最近では「争続」という言葉が浸透している分、切り出し方次第ではきょうだい(兄弟姉妹を「きょうだい」と呼ぶ事にします)からも「ひょっとして、遺産を目当てにしているのか?」と勘ぐられて、家族間でのコミュニケーションがうまくとれなくなる恐れがあります。

――うまい切り出し方はないでしょうか。

久しぶりに実家に帰って来た人は「家のことで困っていることはない?」と聞くことから始めてはどうでしょうか。子どもが自分を心配してくれていると思えると、親も普段できなかった家事を頼むだけでなく、親自身も気になっている「母さんにもしものことがあった時だけれど……」と話しやすくなるでしょう。

子ども世代がみんな実家から離れて暮らしているなら、「実家どうする」とか「お墓どうする」ということから聞いてみるといいでしょう。いきなりお金の話をするよりも、実家のことは話題にしやすいかもしれません。子どもが誰も実家を継ぐ見込みがなければ、親も子どもに負担をかけさせたくないとは考えているはずですから、いいきっかけにはなりますよね。

――「実家をどうするか」という問題は、両親が亡くなった後に話し合えばいいのではないですか?
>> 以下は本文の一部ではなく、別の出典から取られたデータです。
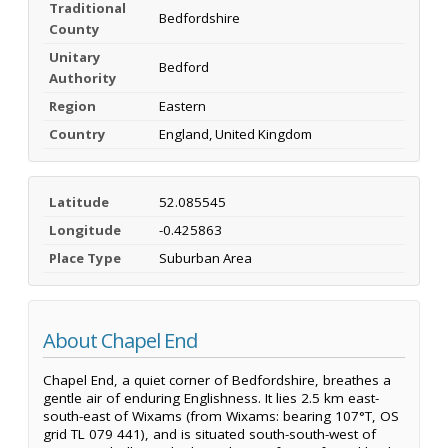
Traditional
Bedfordshire
County
Unitary
Bedford
Authority
Region
Eastern
Country
England, United Kingdom
Latitude
52.085545
Longitude
-0.425863
Place Type
Suburban Area
About Chapel End
Chapel End, a quiet corner of Bedfordshire, breathes a
gentle air of enduring Englishness. It lies 2.5 km east-
south-east of Wixams (from Wixams: bearing 107°T, OS
grid TL 079 441), and is situated south-south-west of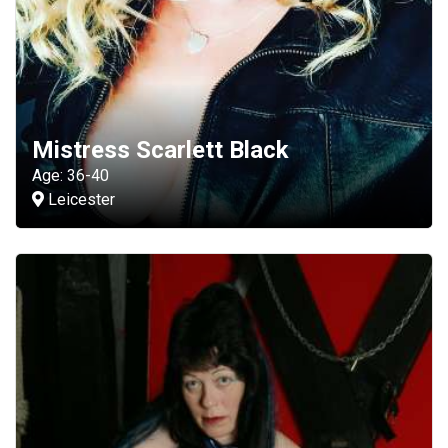
Mistress Scarlett Black
Age: 36-40
Leicester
いえいえ。むしろ、親が生きている時の方が、問題になりやすいのです。親が70代以上の方は、自動車運転免許証の返納の話と一緒にしてほしいのが、「実家の相続」についての話題です。特に、地方の実家に親だけが住んでいて、子どもたちはすでに離れた場所に生活の基盤があり、実家を引き継ぐ予定がない人たちは、すぐにでも相談してほしい話題です。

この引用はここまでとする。